**WORK INSTRUCTIONS**
Write out each line of the material exactly as given, and drop the images.

┄┄┄┄┄┄┄┄┄┄

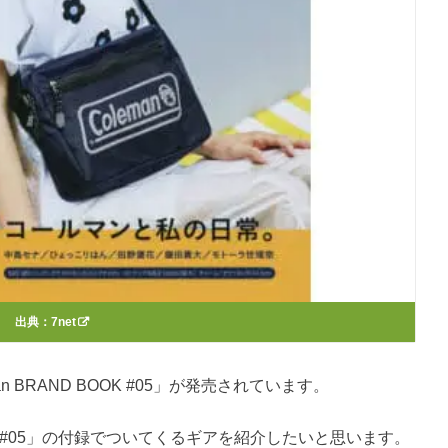
出典：
7net
n BRAND BOOK #05」が発売されています。
OOK #05」の付録でついてくるギアを紹介したいと思います。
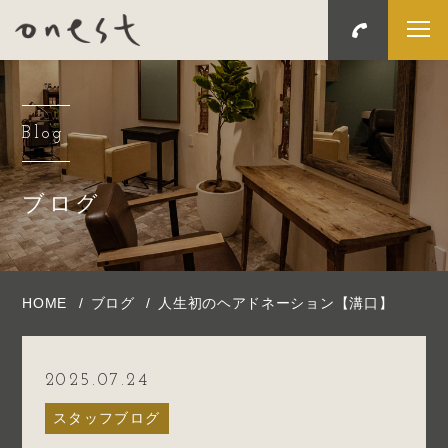
Blog
ブログ
HOME
ブログ
人生初のヘアドネーション【溝口】
2025.07.24
スタッフブログ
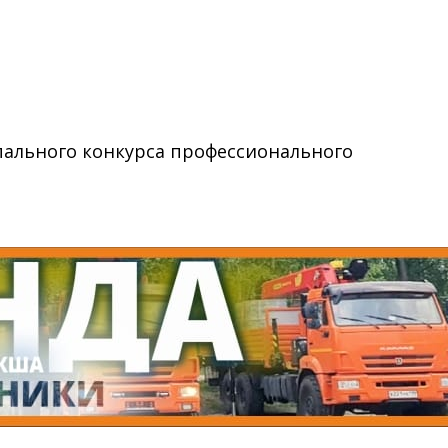
пального конкурса профессионального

┄┄┄┄┄┄┄┄┄┄

**OUTPUT OF THE TASK**
出典：
7net
n BRAND BOOK #05」が発売されています。
OOK #05」の付録でついてくるギアを紹介したいと思います。
Blog
ブログ
HOME
ブログ
人生初のヘアドネーション【溝口】
2025.07.24
スタッフブログ
пального конкурса профессионального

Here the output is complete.